Number Theory: Understanding why Rishi Sunak’s job is unenviable
The fact that it took a crisis of confidence in the economic wisdom of his predecessor Liz Truss to put Sunak in the prime minister’s position, means that economic policy will be an important determinant of his stint in office.
UK’s newly appointed Prime Minister Rishi Sunak was the Chancellor of the Exchequer (UK’s equivalent of the finance minister) for a little over two years from February 2020 to July 2022. The fact that it took a crisis of confidence in the economic wisdom of his predecessor Liz Truss to put Sunak in the prime minister’s position, means that economic policy will be an important determinant of his stint in office. This should ideally give Sunak some comparative advantage to begin with. However, an HT analysis shows that it is not going to be an easy task for the new prime minister. Here are four charts which explain this in detail.
Truss’s botched tax cut plan spooked not just markets but even IMF
On September 23, Truss’s Chancellor of Exchequer Kwasi Kwarteng announced UK’s biggest tax cuts in 50 years, which included a reduction in income tax rates on the highest income bracket. A report published in The Guardian estimated that these announcements would lead to a tax write-off of 45-billion-pound sterling, more than 6% of the total tax collection in UK in 2021-22. Given uncertainties over how the tax cut was to be financed – the government’s defence was that it would boost long-term growth – bond markets reacted violently. 10-year nominal yields on British government securities increased from 3% in the beginning of September to 4.6% on October 10, the highest they have been since the 2008 global financial crisis. “At the height of the chaos, Britain’s five-year borrowing costs were higher than those of Italy and Greece, two countries that have had difficult relationships with their lenders”, The Economist wrote in its issue dated October 22-28.

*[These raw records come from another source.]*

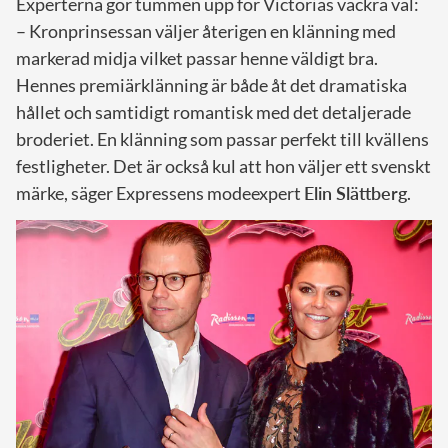
Experterna gör tummen upp för Victorias vackra val:
– Kronprinsessan väljer återigen en klänning med
markerad midja vilket passar henne väldigt bra.
Hennes premiärklänning är både åt det dramatiska
hållet och samtidigt romantisk med det detaljerade
broderiet. En klänning som passar perfekt till kvällens
festligheter. Det är också kul att hon väljer ett svenskt
märke, säger Expressens modeexpert
Elin Slättberg
.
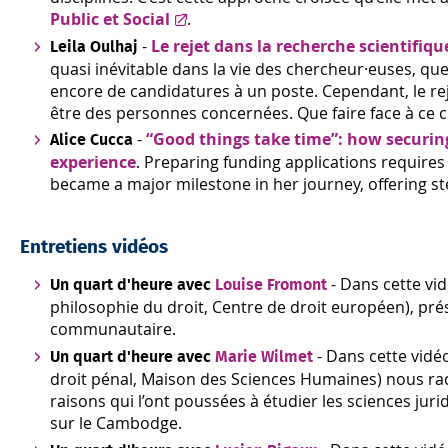
Public et Social
.
-
Le rejet dans la recherche scientifique
Leila Oulhaj
quasi inévitable dans la vie des chercheur·euses, qu
encore de candidatures à un poste. Cependant, le reje
être des personnes concernées. Que faire face à ce 
-
“Good things take time”: how securin
Alice Cucca
experience
. Preparing funding applications requires
became a major milestone in her journey, offering s
Entretiens vidéos
- Dans cette vi
Un quart d'heure avec
Louise Fromont
philosophie du droit, Centre de droit européen), pr
communautaire.
- Dans cette vidé
Un quart d'heure avec
Marie Wilmet
droit pénal, Maison des Sciences Humaines) nous racon
raisons qui l’ont poussées à étudier les sciences juri
sur le Cambodge.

The tax cuts were so drastic that even IMF asked for them to be reconsidered. “The proposal was likely to increase inequality and add to pressures pushing up prices”, the BBC reported summarising the IMF’s observations.

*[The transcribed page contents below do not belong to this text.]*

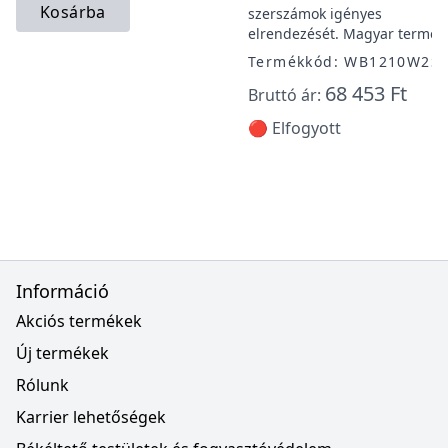
Kosárba
szerszámok igényes
elrendezését. Magyar termék
Termékkód: WB1210W2S
68 453 Ft
Bruttó ár:
🔴 Elfogyott
Információ
Akciós termékek
Új termékek
Rólunk
Karrier lehetőségek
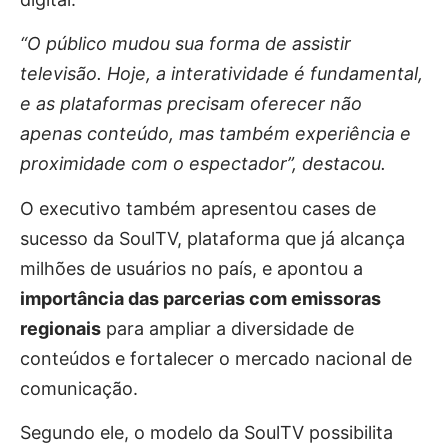
“O público mudou sua forma de assistir
televisão. Hoje, a interatividade é fundamental,
e as plataformas precisam oferecer não
apenas conteúdo, mas também experiência e
proximidade com o espectador”, destacou.
O executivo também apresentou cases de
sucesso da SoulTV, plataforma que já alcança
milhões de usuários no país, e apontou a
importância das parcerias com emissoras
regionais
para ampliar a diversidade de
conteúdos e fortalecer o mercado nacional de
comunicação.
Segundo ele, o modelo da SoulTV possibilita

Scrapping tax-cuts and the change in leadership have calmed markets but challenges remain
Under fire from financial markets and multilateral bodies, not to mention the Labour Party’s opposition to the tax cuts, Liz Truss had to first sack her Chancellor of the Exchequer and then quit office herself, eventually paving way for Sunak to take over as the Prime Minister. While these developments have arrested the trajectory of rising bond yields and falling exchange rate of the Sterling, Britain’s economy continues to face critical challenges. A raging inflation is the biggest problem at the moment. The Consumer Prices Index including owner occupiers’ housing costs (CPIH) grew at 8.8% on an annual basis in September 2022, 5.9 percentage points higher than what it was a year ago. The inflationary surge, along with a pushback from unions, who are demanding higher wages to meet the increased cost of living, is threatening to trigger a prolonged vicious circle of wage-price spiral in the British economy.
Efforts to control inflation could harm already muted growth prospects
To be sure, Britain’s economic prospects were not looking very bright even before Liz Truss announced her ill-fated tax cuts. UK’s economy had a compound annual growth rate (CAGR) of 2.9% between 1980 and 1990. This came down significantly even before the pandemic, and forced a 9.2% contraction in 2020. Growth projections from IMF’s World Economic Outlook (WEO) database show that UK’s post-pandemic recovery is likely to be extremely muted until 2024.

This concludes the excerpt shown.